The FDA has been derailed from its mission, which is to ensure that the public is protected from unsafe and ineffective drugs, and that physicians and the public rare provided scientifically accurate information.
Whereas Troy intervened on behalf of pharmaceutical companies claiming that the FDA’s authority pre-empted all others in matters of drug safety–even when they concealed lethal drug effects–New York State Attorney General, Eliot Spitzer, brought action against GlaxoSmithKline, charging the company with fraudulent marketing of Paxil (seroxat). That action undermined Troy’s pre-emption authority argument–and ultimately undermined his standing.
In light of the skyrocketing expenditures for prescription drugs–US consumers spent $216 billion on prescription drugs last year, up 11.5% in a year (according to IMS Health)–Dr. Lester Crawford’s claim that Daniel Troy’s “reforms” saved consumers $35 billion, is not credible.
Contact: Vera Hassner Sharav
To: FDA All-Hands
From: Acting Commissioner of Food and Drugs
Date: November 16, 2004
It is with mixed emotions that I announce today the resignation of Daniel E. Troy, Chief Counsel of the Food and Drug Administration and of the Food & Drug Division of the Department’s Office of the General Counsel.
Since August 2001, Dan has served the Agency with tireless dedication. Shortly after Dan’s arrival, he faced his first major challenge, assisting the Agency in addressing the myriad public health dimensions of the terrorist attacks of September 11, 2001. Thereafter, he provided excellent legal support to the Agency as we responded to the anthrax attacks and reoriented the Agency to its new counterterrorism responsibilities.
Dan’s legal acumen has equally benefited FDA’s programs aimed at carrying out the Agency’s traditional public health mission. Among his many notable accomplishments are a major package of reforms to the Hatch-Waxman amendments to the Federal Food, Drug and Cosmetic Act, which are estimated to save drug consumers $35 billion over ten years. Dan has also put his personal reputation on the line defending the Agency’s prerogatives from intrusion by courts applying state law in product liability actions. I endorse this practice, and believe the policy is the correct one for the public health.

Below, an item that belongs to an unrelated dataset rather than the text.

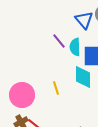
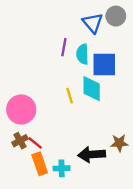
purple line: (59, 41) -> (64, 47), turned 49
yellow line: (56, 88) -> (70, 96), moved

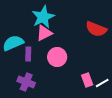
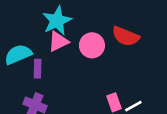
pink circle: (57, 57) -> (92, 45), moved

In my estimation, Dan’s principal legacy is having instilled in the Agency a deep and abiding respect for the rule of law, and for the limitations imposed on FDA by the Constitution, especially the First Amendment, and by our own enabling statutes. Dan embraced the responsibility, as befits an agency’s top lawyer, of helping FDA achieve our public health mission with respect for the powers Congress has — and has not — given us.
Throughout Dan’s tenure, he has given of himself and his time with utmost generosity and good humor. I am deeply sorry to lose his wise counsel and steadfast support. I am also sorry that he will be joined in his departure by his Special Assistant, Coleen Klasmeier. My regret at losing these two unparalleled talents is equaled only by the certainty that, wherever they land, they will continue to distinguish themselves as principled, hard-working, and brilliant attorneys.
Please join me in thanking Dan and Coleen for all their hard work and in wishing them, and their families, all the best.